The Employment Relations Board concluded that ground rules in general are not mandatory for bargaining under the Public Employee Collective Bargaining Act and held that ground rules do not relate to mandatory subjects of bargaining in state law ORS 243.650(7)(a)(5). (OPEU v. State of Oregon Executive Director, UP-71-93, 14 PECBR 14/767 (1993)).
If ground rules include any of those mandatory subjects, only those subjects must be bargained. Do not allow the union to pressure the district negotiating team into agreeing to ground rules before carefully reviewing them with the negotiating team.
By agreeing to ground rules, the school board enters into a separate contract with the union. This contract is enforceable and, if breached, the union could have cause to take action. This could delay negotiations and cost the district money it doesn’t have.
In the past, unions pushed boards into agreeing to various ground rules before engaging in negotiations. Those ground rules usually included such seemingly innocuous items as 1) treat others with respect; 2) provide names of all negotiation team members; 3) determine dates of sessions; 4) determine session beginning times; and 5) determine length of each session. Although these ground rules seem innocent and easy to comply with, they can be extremely restrictive and become fodder for an unfair labor practice complaint.
Too often the first negotiation session becomes a negotiation over ground rules. Districts have the right to say “no” to ground rules and press to proceed with actual negotiations over the collective bargaining agreement issues.
Many boards have agreed to negotiation ground rules and had no negative consequences. Such experiences can lead districts to agree to ground rules for future negotiations. But typically the more frequently a district agrees to ground rules, the greater the number of ground rules the union proposes. This leads to greater restrictions placed on the district.
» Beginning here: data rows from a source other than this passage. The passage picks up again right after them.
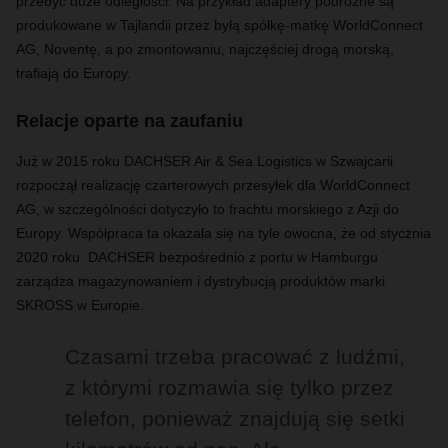
przebyć duże odległości. Na przykład adaptery podróżne są
produkowane w Tajlandii przez byłą spółkę-matkę WorldConnect
AG, Noventę, a po zmontowaniu, najczęściej drogą morską,
trafiają do Europy.
Relacje oparte na zaufaniu
Już w 2015 roku DACHSER Air & Sea Logistics w Szwajcarii
rozpoczął realizację czarterowych przesyłek dla WorldConnect
AG, w szczególności dotyczyło to frachtu morskiego z Azji do
Europy. Współpraca ta okazała się na tyle owocna, że od stycznia
2020 roku DACHSER bezpośrednio z portu w Hamburgu
zarządza magazynowaniem i dystrybucją produktów marki
SKROSS w Europie.
Czasami trzeba pracować z ludźmi,
z którymi rozmawia się tylko przez
telefon, ponieważ znajdują się setki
Be very cautious when presented with ground rules. Even though the district may have agreed to similar or even the same ground rules in the past, the district is not obligated to agree to them during future negotiations. Ground rules are permissive subjects of bargaining and further negotiations cannot be conditioned upon agreement to ground rules. Districts considering agreeing to ground rules should review them carefully and consider all possible consequences.